Your answer must be the data repeated exactly, with no pictures in it.

Saved data entries
BEGIN

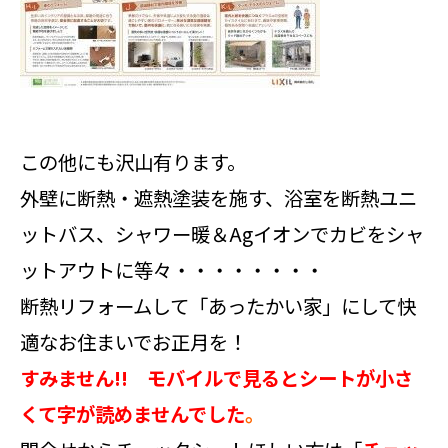
この他にも沢山有ります。
外壁に断熱・遮熱塗装を施す、浴室を断熱ユニ
ットバス、シャワー暖＆Agイオンでカビをシャ
ットアウトに等々・・・・・・・・
断熱リフォームして「あったかい家」にして快
適なお住まいでお正月を！
すみません!! モバイルで見るとシートが小さ
くて字が読めませんでした
。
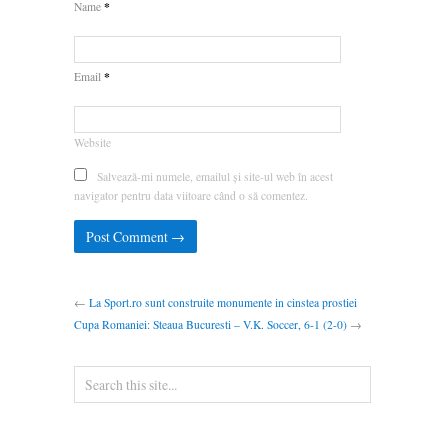
*
Name
*
Email
Website
Salvează-mi numele, emailul și site-ul web în acest
navigator pentru data viitoare când o să comentez.
←
La Sport.ro sunt construite monumente in cinstea prostiei
Cupa Romaniei: Steaua Bucuresti – V.K. Soccer, 6-1 (2-0)
→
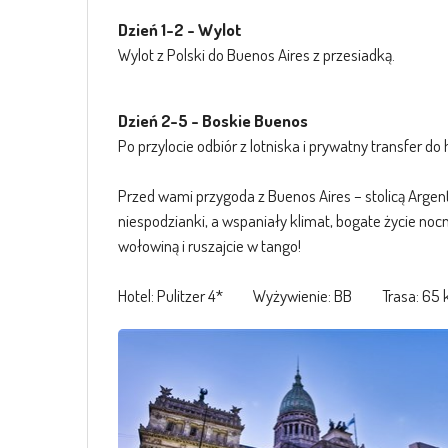
Dzień 1-2 - Wylot
Wylot z Polski do Buenos Aires z przesiadką.
Dzień 2-5 - Boskie Buenos
Po przylocie odbiór z lotniska i prywatny transfer do 
Przed wami przygoda z Buenos Aires – stolicą Argent
niespodzianki, a wspaniały klimat, bogate życie noc
wołowiną i ruszajcie w tango!
Hotel: Pulitzer 4* Wyżywienie: BB Trasa: 65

END

▶ _Task answer_
この他にも沢山有ります。
外壁に断熱・遮熱塗装を施す、浴室を断熱ユニ
ットバス、シャワー暖＆Agイオンでカビをシャ
ットアウトに等々・・・・・・・・
断熱リフォームして「あったかい家」にして快
適なお住まいでお正月を！
すみません!! モバイルで見るとシートが小さ
くて字が読めませんでした
。
*
Name
*
Email
Website
Salvează-mi numele, emailul și site-ul web în acest
navigator pentru data viitoare când o să comentez.
←
La Sport.ro sunt construite monumente in cinstea prostiei
Cupa Romaniei: Steaua Bucuresti – V.K. Soccer, 6-1 (2-0)
→
Dzień 1-2 - Wylot
Wylot z Polski do Buenos Aires z przesiadką.
Dzień 2-5 - Boskie Buenos
Po przylocie odbiór z lotniska i prywatny transfer do 
Przed wami przygoda z Buenos Aires – stolicą Argent
niespodzianki, a wspaniały klimat, bogate życie noc
wołowiną i ruszajcie w tango!
Hotel: Pulitzer 4* Wyżywienie: BB Trasa: 65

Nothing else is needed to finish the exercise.